Elle reste encore quelques longues minutes dans son bain, les yeux fermés. Ses cornées bougent sous ses paupières comme si elle rêvait, puis enfin elle annonce :

– J’ai peut-être quelque chose qui pourrait vous convenir, Ignace. Le père du fœtus auquel je pense est dans la fabrication de lingerie à Pigalle. Il a sa propre ligne, qui privilégie les matières comme le cuir, les chaînes, le latex. Il a épousé une strip-teaseuse et ils fréquentent des clubs échangistes.

N’est-ce pas un peu too much ? s’inquiète Gabriel.

– Il faudrait savoir ce que vous voulez !

Bon, OK.

– La femme va bientôt accoucher d’un petit garçon qui, normalement, devrait baigner dans une ambiance familiale très libérée sexuellement. Vous voulez mettre votre esprit dans ce fœtus, oui ou non ?

Eh bien, c’est-à-dire que…

– Il faut vous décider. C’est fatigant ces gens qui, quand on leur offre ce qu’ils demandent, changent tout à coup d’avis.

Très bien, j’accepte.

– Dans ce cas, Ignace, je fais tout de suite la réservation. Le fœtus va s’appeler Maximilien.
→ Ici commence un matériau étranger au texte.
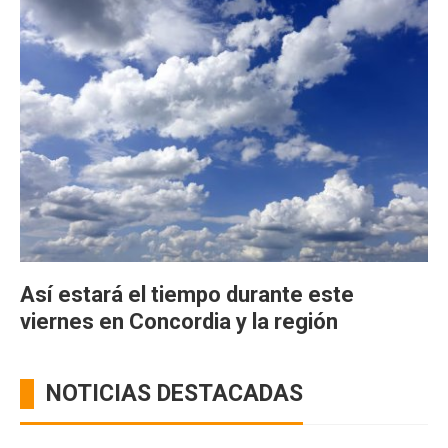
Así estará el tiempo durante este
viernes en Concordia y la región
NOTICIAS DESTACADAS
Et pour l’enquête ? Tu me laisses tomber, papi ? demande Gabriel avec inquiétude.

Je sens que l’intuition de Lucy sur Thomas est la bonne et j’aime autant éviter d’assister à cet instant délicat où j’apprendrai qu’un de mes descendants a tué l’autre.

Mais il faut bien essayer d’en avoir la preuve !

Désolé, dit Ignace, l’envie de me réincarner pour faire l’amour avec une multitude de partenaires est bien plus forte que celle de résoudre l’énigme de ta mort. Je t’adore, Gabriel, mais je n’ai plus la patience d’enquêter avec toi. Je veux renaître, faire l’amour avec fantaisie et découvrir plein de trucs salaces. Ma génération a été sacrifiée dans ce domaine, c’est une immense injustice.

Et tu renonces donc à savoir la vérité sur ma mort ?

La vérité, finalement, n’est qu’un point de vue.

J’ai été assassiné, ce n’est pas seulement un point de vue ! C’est un fait !

Ignace ne se départ pas de son flegme ectoplasmique :

Je ne conteste pas que tu as été assassiné, je signale seulement qu’on associe la pratique même de l’assassinat à quelque chose de négatif, alors que, si on réfléchit bien, ça ne consiste qu’à transformer un corps vivant en un corps mort. L’assassin est, somme toute, celui qui libère l’esprit.

Certes, mais…

Personnellement, j’aurais rêvé d’être assassiné, mais personne ne s’est donné cette peine et je le regrette, crois-moi !

Mais enfin, papi, tu ne peux pas me…

Arrête de m’interrompre, Gabriel. Tu n’es décidément qu’un égoïste. Il n’y a pas que toi qui comptes. Pour ma part, je viens d’avoir une révélation : l’amour est plus intéressant que la vérité.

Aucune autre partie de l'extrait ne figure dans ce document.